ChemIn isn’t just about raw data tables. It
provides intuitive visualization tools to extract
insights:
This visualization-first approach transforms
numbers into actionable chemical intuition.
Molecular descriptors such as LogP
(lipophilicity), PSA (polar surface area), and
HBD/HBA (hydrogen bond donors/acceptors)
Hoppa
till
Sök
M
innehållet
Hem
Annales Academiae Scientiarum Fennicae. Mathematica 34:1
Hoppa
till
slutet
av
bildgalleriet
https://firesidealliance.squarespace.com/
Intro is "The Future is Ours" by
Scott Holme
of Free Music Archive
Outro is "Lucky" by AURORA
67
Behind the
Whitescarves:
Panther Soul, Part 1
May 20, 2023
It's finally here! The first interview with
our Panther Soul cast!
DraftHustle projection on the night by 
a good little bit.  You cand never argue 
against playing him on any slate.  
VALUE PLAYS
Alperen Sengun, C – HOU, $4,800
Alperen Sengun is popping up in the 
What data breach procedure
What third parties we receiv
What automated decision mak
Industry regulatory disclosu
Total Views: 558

───

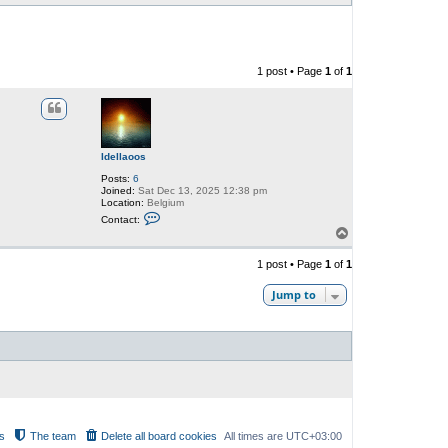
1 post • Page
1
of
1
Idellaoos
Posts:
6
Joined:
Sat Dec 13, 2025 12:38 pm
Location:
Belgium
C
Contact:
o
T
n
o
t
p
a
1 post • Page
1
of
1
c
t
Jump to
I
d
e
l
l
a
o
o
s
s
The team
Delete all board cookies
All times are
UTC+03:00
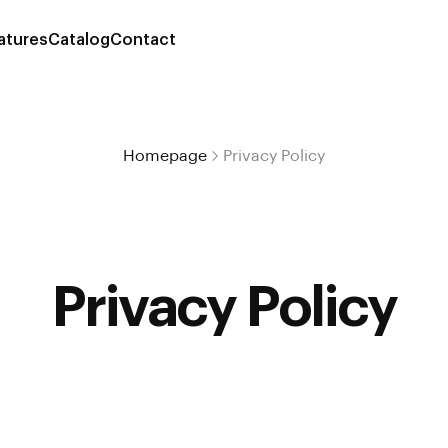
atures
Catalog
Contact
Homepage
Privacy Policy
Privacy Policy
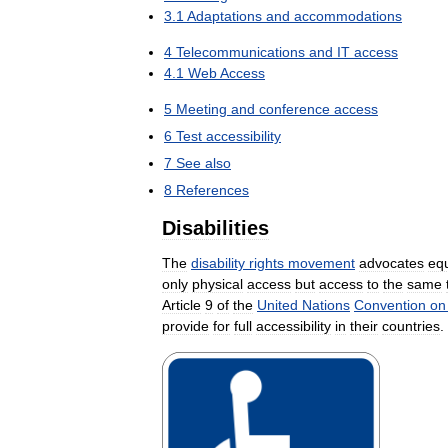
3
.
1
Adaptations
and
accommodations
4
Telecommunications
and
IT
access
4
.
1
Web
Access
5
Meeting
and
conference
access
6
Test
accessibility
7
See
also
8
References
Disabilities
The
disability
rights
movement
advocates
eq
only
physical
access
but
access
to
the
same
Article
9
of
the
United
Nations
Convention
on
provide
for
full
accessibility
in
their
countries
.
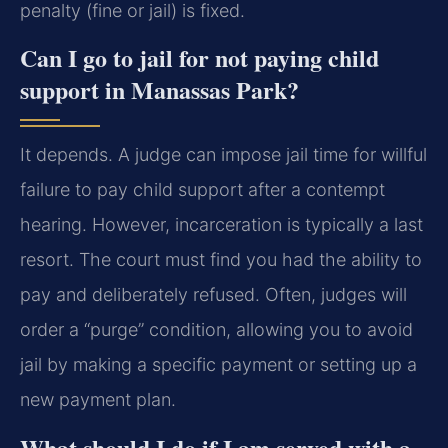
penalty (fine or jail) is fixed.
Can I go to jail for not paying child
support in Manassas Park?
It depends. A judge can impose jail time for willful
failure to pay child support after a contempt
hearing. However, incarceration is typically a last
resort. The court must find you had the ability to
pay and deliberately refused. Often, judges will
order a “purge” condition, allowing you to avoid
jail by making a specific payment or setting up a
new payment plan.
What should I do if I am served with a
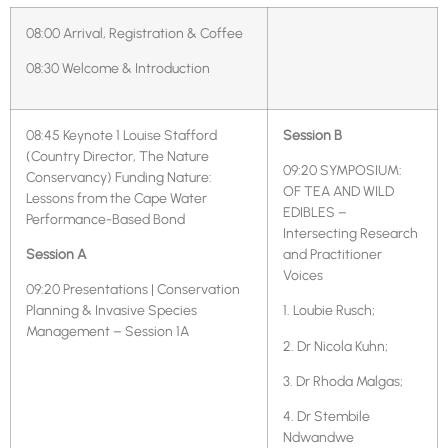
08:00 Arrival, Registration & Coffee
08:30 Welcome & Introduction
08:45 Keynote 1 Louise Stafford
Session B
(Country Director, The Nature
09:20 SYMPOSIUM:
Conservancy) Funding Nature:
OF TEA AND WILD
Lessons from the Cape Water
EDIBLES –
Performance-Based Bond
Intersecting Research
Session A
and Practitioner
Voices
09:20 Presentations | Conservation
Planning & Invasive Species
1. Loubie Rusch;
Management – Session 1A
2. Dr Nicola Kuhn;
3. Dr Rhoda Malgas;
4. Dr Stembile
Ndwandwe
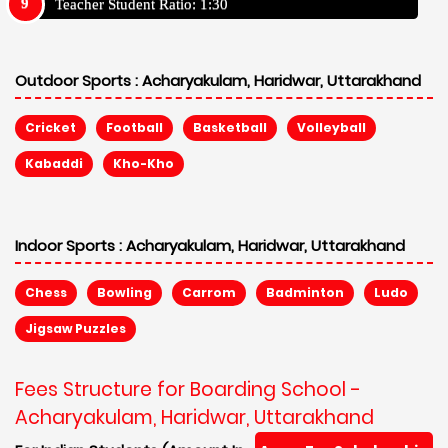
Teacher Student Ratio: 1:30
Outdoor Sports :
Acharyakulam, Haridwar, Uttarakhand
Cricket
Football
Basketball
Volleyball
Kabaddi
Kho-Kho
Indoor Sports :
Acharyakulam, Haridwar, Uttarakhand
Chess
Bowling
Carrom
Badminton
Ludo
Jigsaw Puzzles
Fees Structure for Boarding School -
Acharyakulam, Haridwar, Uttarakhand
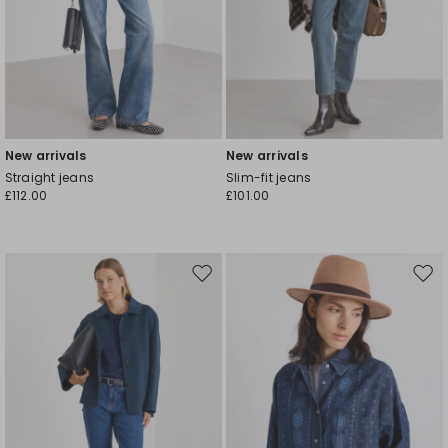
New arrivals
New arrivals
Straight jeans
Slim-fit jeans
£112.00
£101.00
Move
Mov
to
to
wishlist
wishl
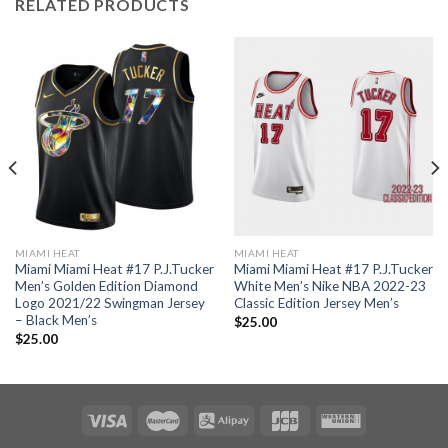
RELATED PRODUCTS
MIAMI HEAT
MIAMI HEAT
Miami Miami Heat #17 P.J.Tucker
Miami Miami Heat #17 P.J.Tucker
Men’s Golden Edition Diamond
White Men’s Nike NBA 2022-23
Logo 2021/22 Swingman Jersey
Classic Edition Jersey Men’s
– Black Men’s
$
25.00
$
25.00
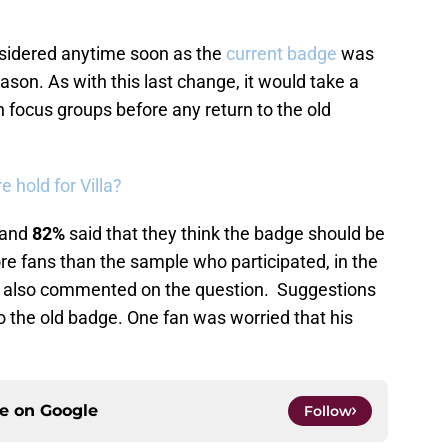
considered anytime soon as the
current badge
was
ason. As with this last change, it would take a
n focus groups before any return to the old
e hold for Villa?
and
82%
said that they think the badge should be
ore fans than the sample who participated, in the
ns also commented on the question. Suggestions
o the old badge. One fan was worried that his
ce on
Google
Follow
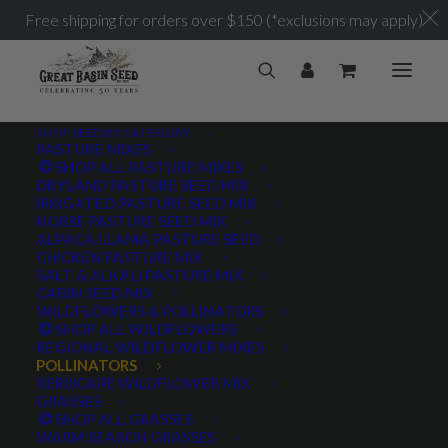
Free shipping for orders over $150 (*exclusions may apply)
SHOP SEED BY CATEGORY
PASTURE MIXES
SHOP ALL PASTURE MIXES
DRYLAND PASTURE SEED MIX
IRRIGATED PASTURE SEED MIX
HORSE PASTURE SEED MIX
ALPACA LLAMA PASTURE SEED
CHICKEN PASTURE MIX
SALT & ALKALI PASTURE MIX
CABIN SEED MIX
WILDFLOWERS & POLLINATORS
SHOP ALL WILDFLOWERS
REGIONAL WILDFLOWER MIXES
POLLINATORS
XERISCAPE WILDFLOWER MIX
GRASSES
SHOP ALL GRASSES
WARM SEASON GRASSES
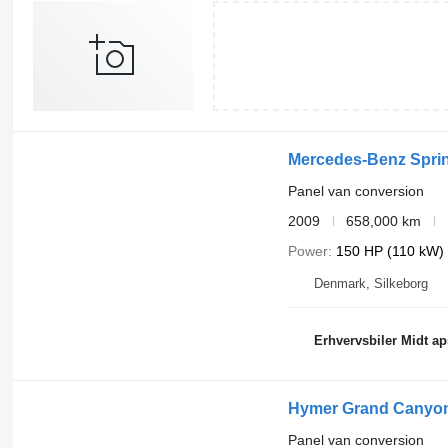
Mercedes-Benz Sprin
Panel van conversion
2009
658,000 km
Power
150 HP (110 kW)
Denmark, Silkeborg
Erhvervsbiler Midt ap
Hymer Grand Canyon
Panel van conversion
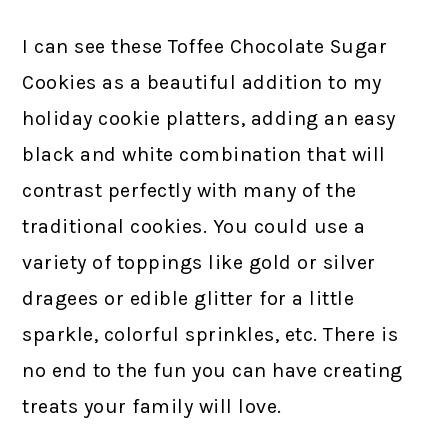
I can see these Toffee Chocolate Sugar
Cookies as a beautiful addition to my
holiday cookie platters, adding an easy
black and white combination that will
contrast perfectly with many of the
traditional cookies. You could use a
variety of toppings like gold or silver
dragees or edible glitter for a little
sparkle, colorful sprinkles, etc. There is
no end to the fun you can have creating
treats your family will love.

───

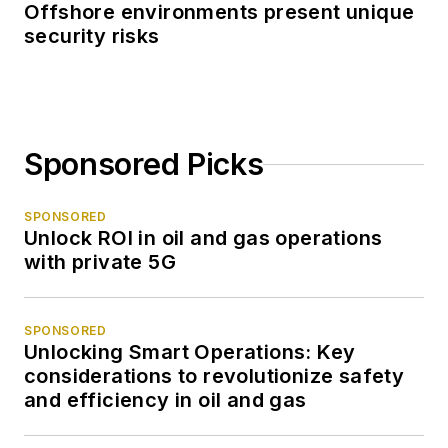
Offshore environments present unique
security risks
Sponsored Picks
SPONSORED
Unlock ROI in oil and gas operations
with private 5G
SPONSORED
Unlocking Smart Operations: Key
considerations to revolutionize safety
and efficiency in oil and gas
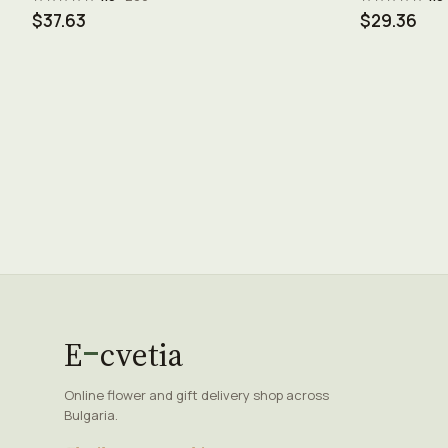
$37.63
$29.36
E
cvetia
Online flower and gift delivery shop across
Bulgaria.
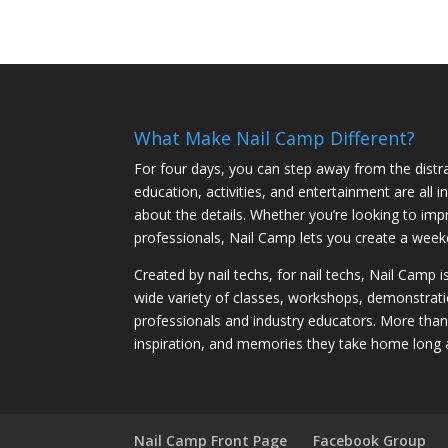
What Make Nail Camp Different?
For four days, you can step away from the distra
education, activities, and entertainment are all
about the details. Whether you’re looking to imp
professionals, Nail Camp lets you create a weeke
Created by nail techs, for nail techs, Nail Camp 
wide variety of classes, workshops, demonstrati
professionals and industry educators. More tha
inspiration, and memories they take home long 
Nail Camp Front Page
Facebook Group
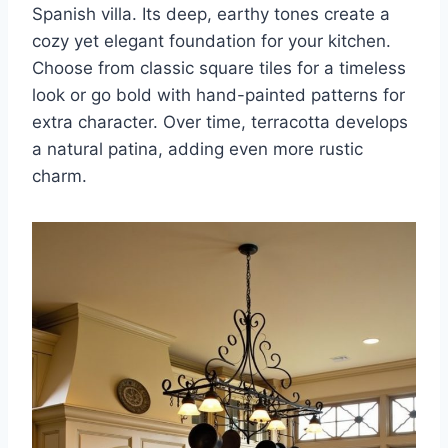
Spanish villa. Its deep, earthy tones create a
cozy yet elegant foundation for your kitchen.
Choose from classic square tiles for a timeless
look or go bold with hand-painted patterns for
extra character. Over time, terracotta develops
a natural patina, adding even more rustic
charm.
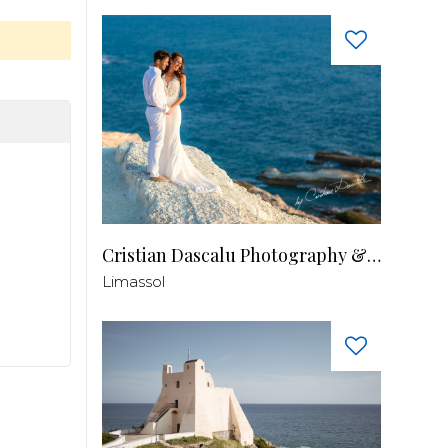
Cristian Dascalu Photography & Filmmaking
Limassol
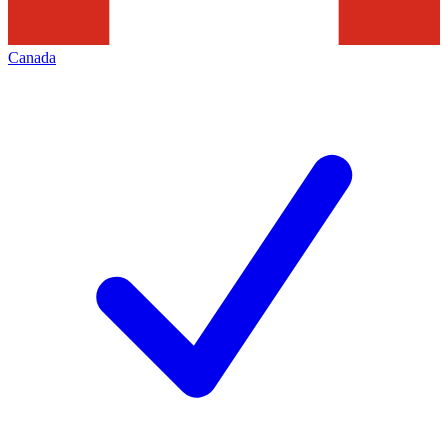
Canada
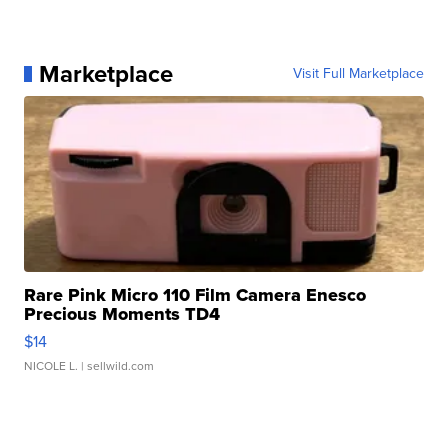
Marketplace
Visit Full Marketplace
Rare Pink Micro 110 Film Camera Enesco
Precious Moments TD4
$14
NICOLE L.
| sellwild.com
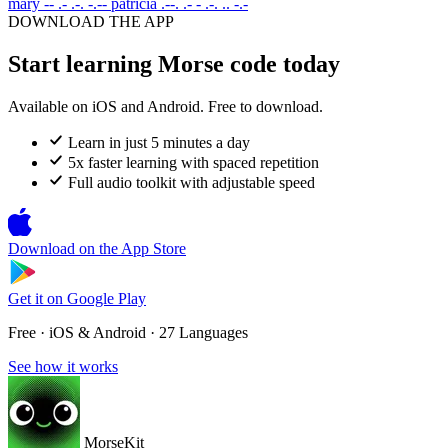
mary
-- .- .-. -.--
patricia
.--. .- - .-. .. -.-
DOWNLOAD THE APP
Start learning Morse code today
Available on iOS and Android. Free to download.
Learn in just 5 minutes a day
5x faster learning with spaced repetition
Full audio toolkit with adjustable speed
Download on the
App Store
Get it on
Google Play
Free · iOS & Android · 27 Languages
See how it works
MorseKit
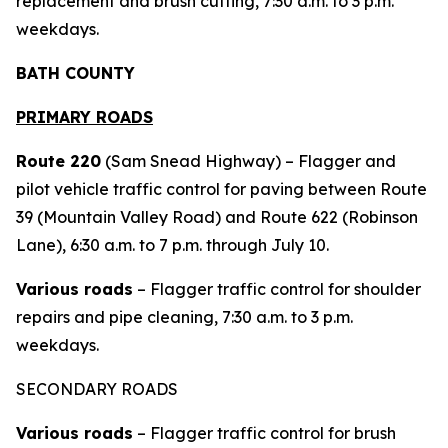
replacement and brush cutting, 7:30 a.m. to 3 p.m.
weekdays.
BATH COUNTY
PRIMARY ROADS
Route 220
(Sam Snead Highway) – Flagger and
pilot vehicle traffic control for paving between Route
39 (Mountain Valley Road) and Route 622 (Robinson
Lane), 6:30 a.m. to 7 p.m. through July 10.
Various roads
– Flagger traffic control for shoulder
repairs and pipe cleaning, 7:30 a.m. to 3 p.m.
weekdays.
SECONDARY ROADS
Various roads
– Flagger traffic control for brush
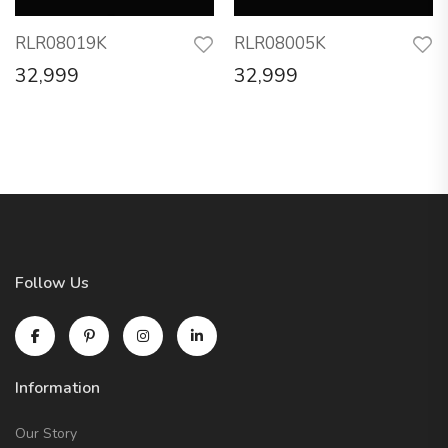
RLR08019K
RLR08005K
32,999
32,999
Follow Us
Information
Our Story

───

I need every line of the data that has the word "from"; please list them.

Lessons from the Cape Water
For four days, you can step away from the distra
Choose from classic square tiles for a timeless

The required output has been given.